Samir Assaf, Chief Executive, Global Banking and Markets, HSBC, discusses the challenges facing transaction banking and how the sector can work together to meet them. Mr Assaf was delivering the keynote speech at Sibos, an annual banking and financial event, in Dubai on 16 September 2013.
There is no doubt that our industry has faced problems in recent years. Macroeconomic change, regulation, new technologies and a changing currency landscape have transformed the operating environment. Against this backdrop our culture and integrity has also come into question.
We are each addressing these issues directly in our own institutions, and together as an industry. I think that one of the most powerful forces to help us meet these challenges, and improve our culture, is to put a renewed focus on why banking is important to society.
The financial sector remains essential to global growth by facilitating the expanding flow of goods and capital around the world.
Our industry, at its best, provides the pillars on which the global economy stands – and transaction banking is central to this. However, there is no doubt that the events of recent years have had a profound impact on the banking industry, and that we are still in the cycle of resolution.

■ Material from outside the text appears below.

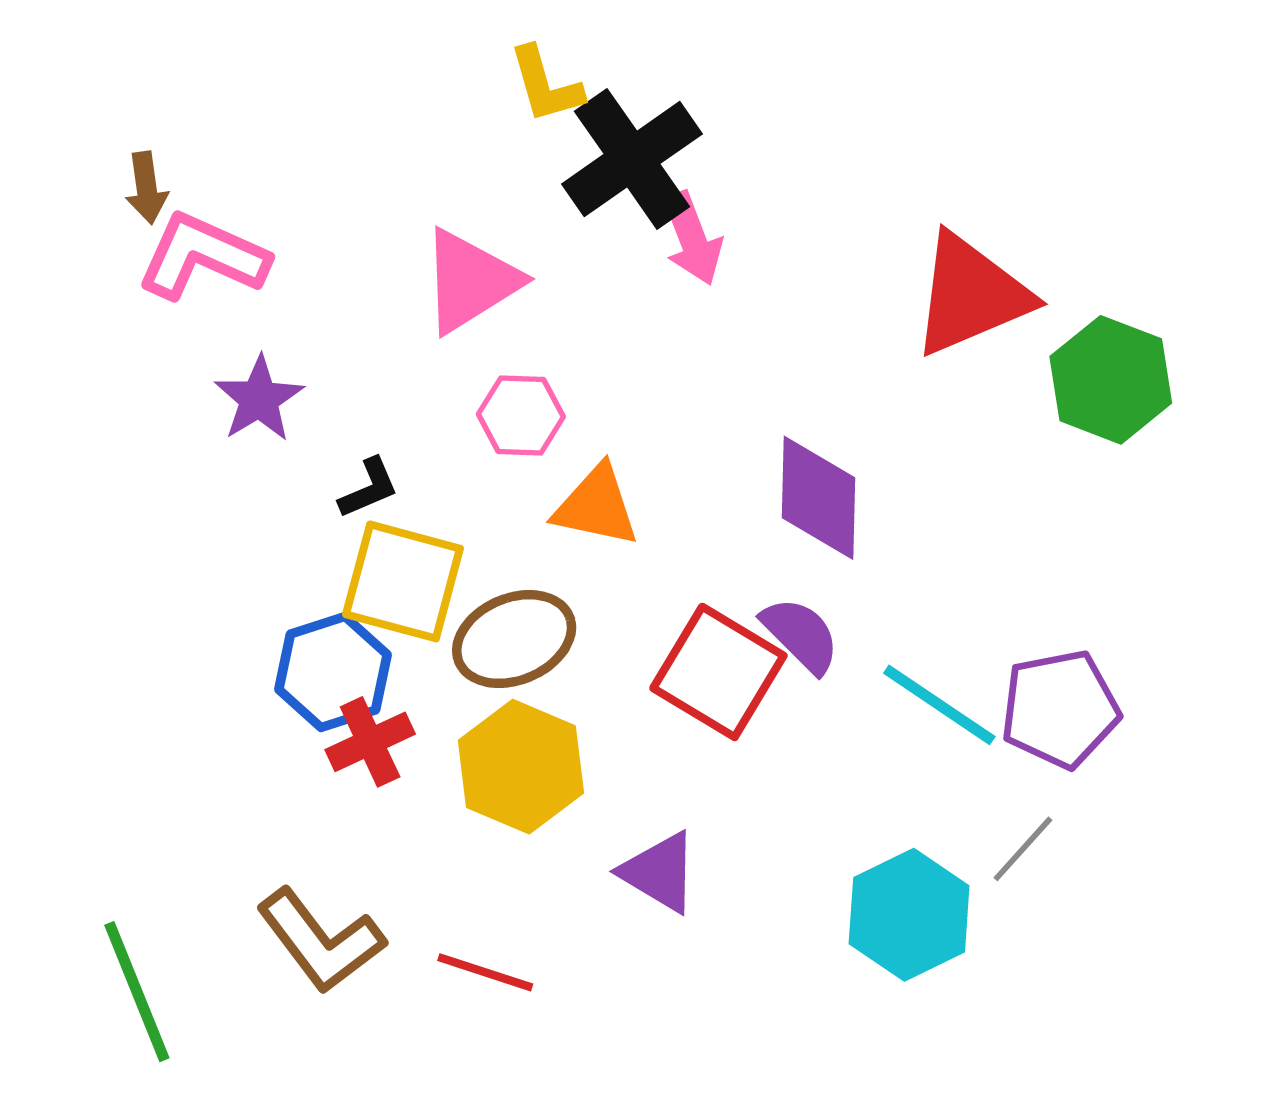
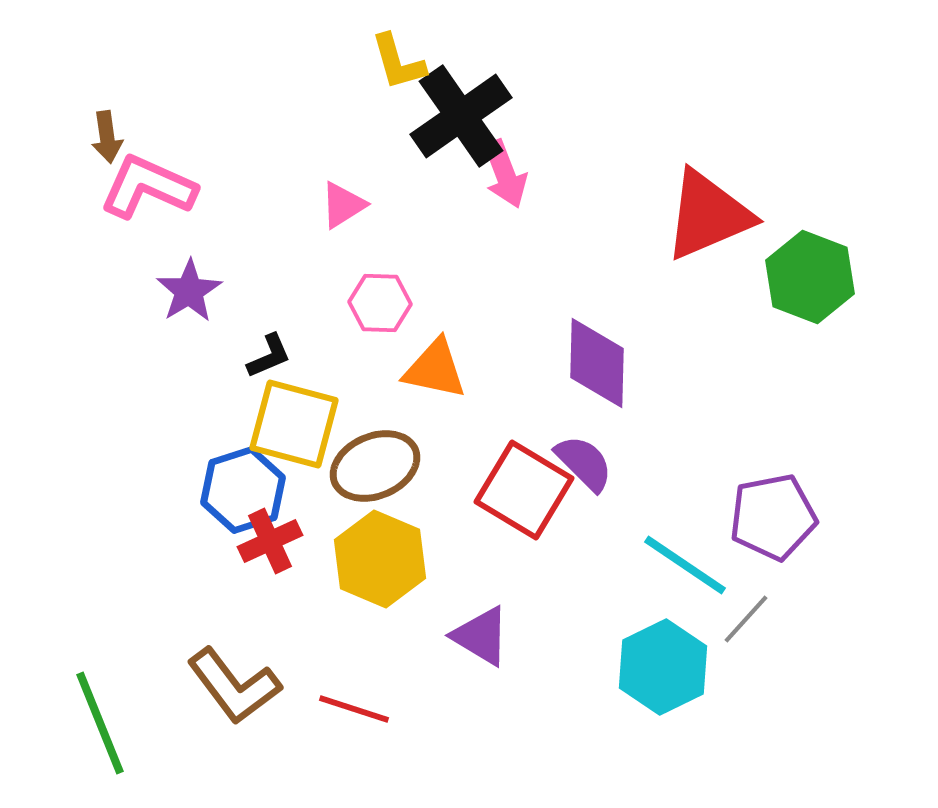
pink triangle: (470, 281) -> (343, 205), size x0.6
cyan line: (939, 705) -> (685, 565), moved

In the aftermath of the crisis regulators are right to set the highest standards of conduct
In the aftermath of the crisis regulators are right to set the highest standards of conduct for the banking industry, including to help tackle financial crime.

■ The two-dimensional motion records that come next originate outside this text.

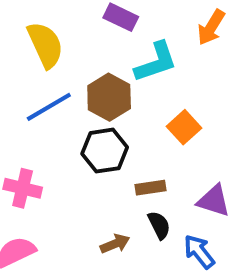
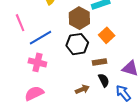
blue line: (49, 107) -> (40, 38), moved
orange square: (184, 127) -> (107, 35), moved

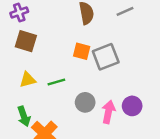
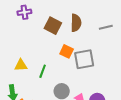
brown square: (26, 41) -> (53, 26), moved
green line: (56, 82) -> (43, 71), turned -64

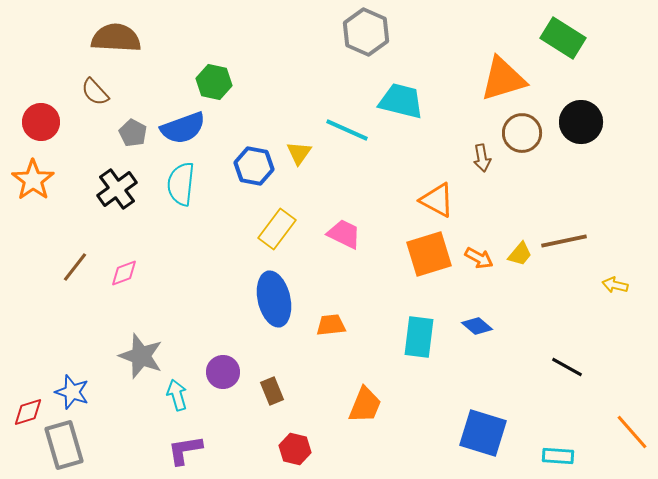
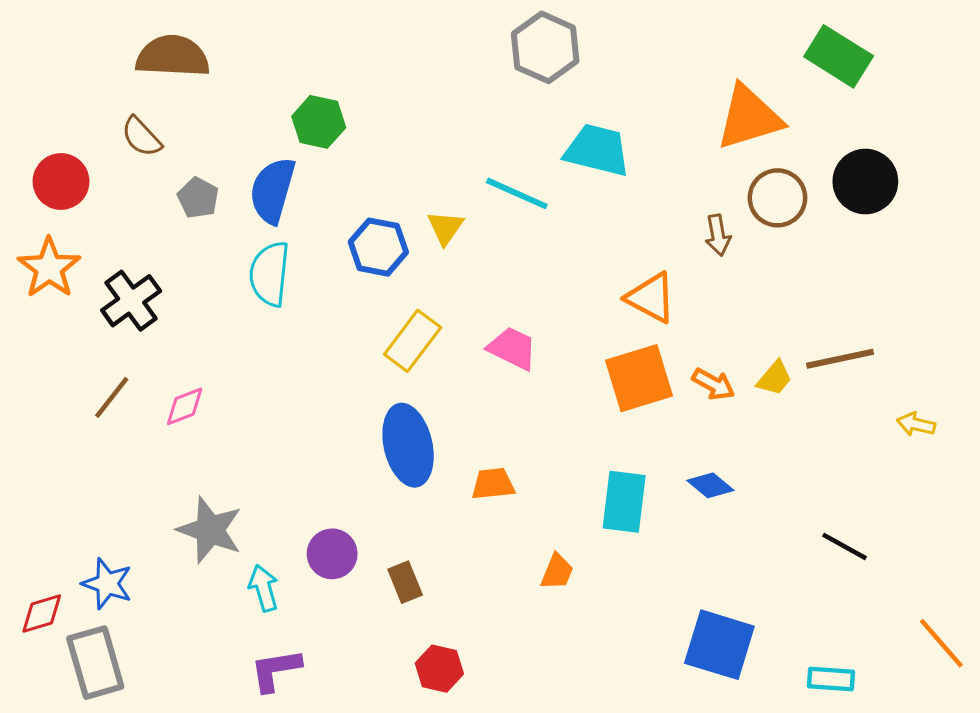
blue semicircle: (183, 128) -> (273, 190), turned 126
black cross: (117, 189) -> (131, 301), moved
orange trapezoid: (365, 405) -> (557, 572), moved, size x0.7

While this changes the way banks operate, the industry must accept these new expectations, deliver on them and manage the increased costs.

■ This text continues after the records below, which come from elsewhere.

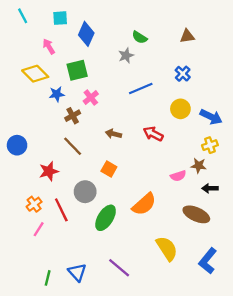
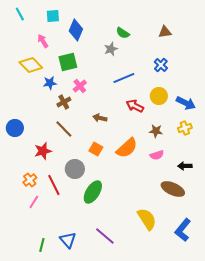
red arrow: (153, 134) -> (135, 106), moved
brown star: (199, 166) -> (156, 131), moved
orange semicircle: (144, 204) -> (127, 148), moved

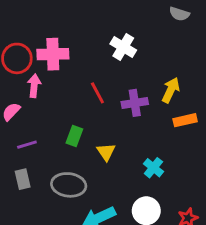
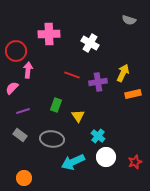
pink cross: (53, 54) -> (49, 34), moved
red line: (97, 93) -> (72, 75), turned -42
cyan cross: (153, 168) -> (98, 136), moved
gray rectangle: (23, 179) -> (20, 135), turned -40

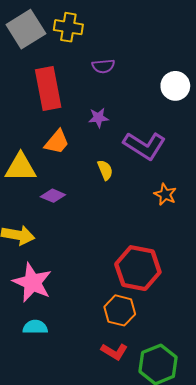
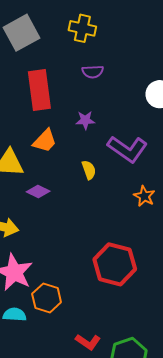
yellow cross: (68, 27) -> (82, 28), moved
orange hexagon: (120, 310) -> (47, 298), moved

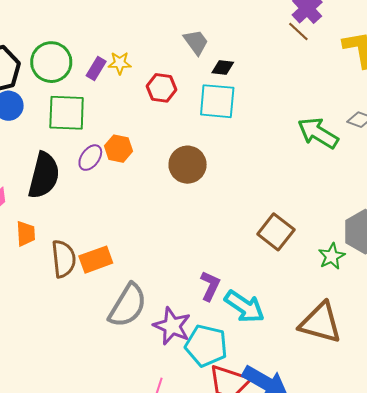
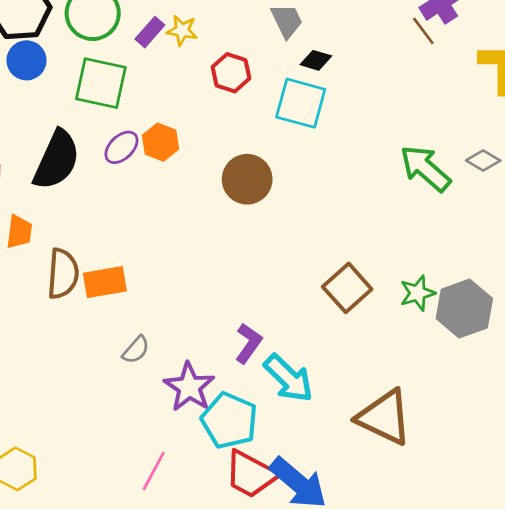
green star: (332, 256) -> (417, 293), moved
gray semicircle: (128, 305) -> (136, 350), size x0.5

At HSBC we are determined to adopt and enforce the highest behavioural and compliance standards globally – because it’s the right thing to do. So, as an industry, we have to ask ourselves: in the changed operating environment, with revenues constrained and costs increased, are there other ways in which we need to adapt?
I think that we need to make a fundamental change – which requires practical change and, actually, a mental shift. In this industry we’re used to competing – and we should continue to do so. But I believe that the crisis taught us that we have to work together as well.
In our industry we all do so many of the same things – replicating work and cost for no advantage. We can gain scale through combining some activities to share and improve services, and reduce costs.
Let’s take an example. All banks conduct ‘know your customer’, or KYC, due diligence on clients. In doing this we all source the same data. So we should be looking to create a KYC utility with other players in the market which will save costs and improve practices in the industry.
Another candidate for greater cooperation is the sourcing and organising of financial market data and prices. Currently banks have their own processes for this. We each spend time analysing the same data in the same way before feeding it into our own proprietary systems.
Again, we need to ask if there is a better way. An independent, auditable data aggregator could provide this service for multiple banks. It would be cheaper and more transparent for regulators, it would enforce standardisation in valuation, which is good for everyone, and it would create better data.
It is essential that the industry succeeds so that we can continue to support growth, development and connectivity in the global economy. It is our collective and individual responsibility to continue working to this end.
Through simple innovations such as these, we can deal with some of the challenges we face, provide a better service to our clients and renew the focus on our core purpose.